The use of thermal cameras in avocado growing

A study used a thermal camera to reduce water consumption in avocado growing
March 14, 2021
The use of thermal cameras in avocado growing

A groundbreaking study was recently conducted at the Ein Shemer Ecological Greenhouse in the Menashe Regional Council with avocado experts from Granot Farmers and R&D by the Netafim company. The study was performed by Neta Baram, a 12th grader from the Mevo'ot Eron School, who checked the use of thermal cameras in avocado growing, in order to significantly reduce water consumption.

Thermal photography technology has significantly developed in recent years. On the basis of that development, Neta Baram studied the possibility of increasing the credibility of thermal camera use in favor of measuring water in avocados. In the study, Neta explored the correlation between the water potential in a plant, measured by a  manometer, and the foliage temperature of avocado trees measured by a thermal camera. His goal was to find a high correlation between the manometer values and the thermal camera values, which would indicate a strong correlation between the water potential in the plant and its foliage temperature.

The study was conducted over a year at the Ein Shemer Ecological Greenhouse, with 24 avocado saplings divided into three different treatment groups, with each group having a different irrigation regime. The research findings indicated a medium correlation between foliage temperature measured by thermal camera and the water potential in the stem measured by manometer. The findings indicate a potential to replace measurement by manometer with measurement by thermal camera.

According to Udi Gafni, chief agronomist and avocado expert at Granot Farmers, who supervised the project, application of the study conclusions could help farmers expand the use of thermal cameras instead of manometers and enjoy the advantages of a shorter duration, reduced personnel costs, and broader coverage of trees in a single measurement, without damage to the foliage. The researchers plan to do a follow-up study over different seasons to check the seasonal impact on water potential and foliage temperature.

 

The agriculture industry accounts for 55% of water consumption in Israel. The avocado industry in Israel is thriving. It manufactures 90,000-100,000 tons of avocado a year, but the avocado tree consumes a lot of water, between 1000-1300 millimeters a season. Many farms in Israel have a problem of over- or under-irrigation and it is important to find a solution. A common way to know whether a plant is receiving the right amount of water is by manometer. This instrument is credible but has several shortcomings: its operation is expensive, its coverage area is small, and its use damages the tree appearance. An alternative and emerging method is the thermal camera, which can cover a large area quickly and does not require damaging the tree appearance, but there is a problem with its data credibility: previous studies found a weak correlation between the values measured by thermal camera and those measured by manometer.
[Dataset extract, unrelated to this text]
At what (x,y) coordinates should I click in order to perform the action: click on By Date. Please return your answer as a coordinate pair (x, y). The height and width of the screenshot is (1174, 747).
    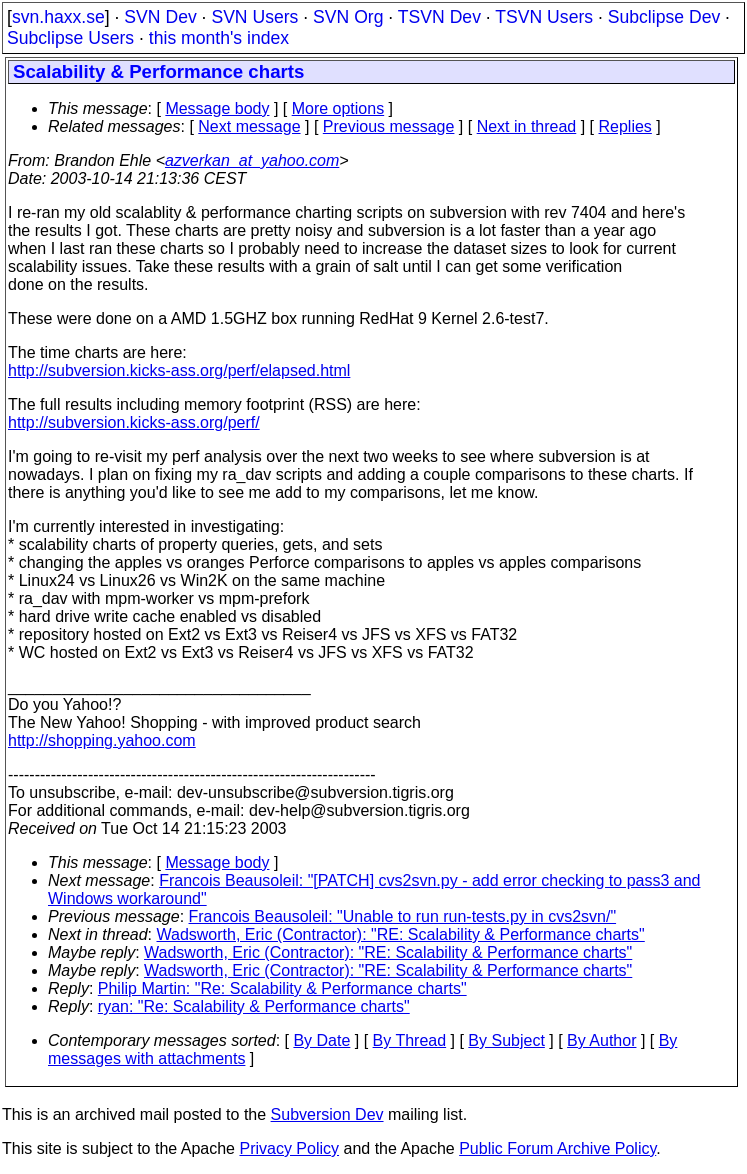     Looking at the image, I should click on (321, 1040).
Giora Marom, CEO of Granot Farmers: “It very important to Granot Farmers to invest in agricultural education, in the future generation and in community engagement. We see it as a privilege to be part of the Ein Shemer Ecological Greenhouse and to provide its team with our best experts, who supervise outstanding students in exceptional projects, and we are proud of this."

Ilana Nulman, Director of the Rural and Boarding School Sector of the Ministry of Education in Israel : "Agriculture is a human need and therefore will always be a main premise for human life.  The Rural Sector of the Ministry of Education holds a candle to that premise with pride.  We represent all that is agricultural in education in this country.  Tens of thousands of students from the Negev , the Galil and all around Israel  learn about the state of the art techniques  and we are raising the next generation of scientists, researchers and leaders in agriculture for the future of humanity"

Dr. Gilmor Keshet-Maor, Director of Science Division in the Ministry of Education in Israel: "Students such as Neta Baram, receive in Ein Shemer Ecological Greenhouse an opportunity to tacle real world problems, work with experts in the agricultural industry to solve these complex problems and practice cutting edge research in agricultural sciences while contributing to development of novel precision technologies."  

Added Noam Geva, director of the Ein Shemer Ecological Greenhouse: “The greenhouse students study agricultural challenges with community experts. Our cooperation with Granot Farmers is very important to us. The encounter between the students and the avocado experts allows us to expose them to advanced agriculture and encourage them to seek ideas and solutions to help feed the 10 billion people in the world and protect our one and only planet earth."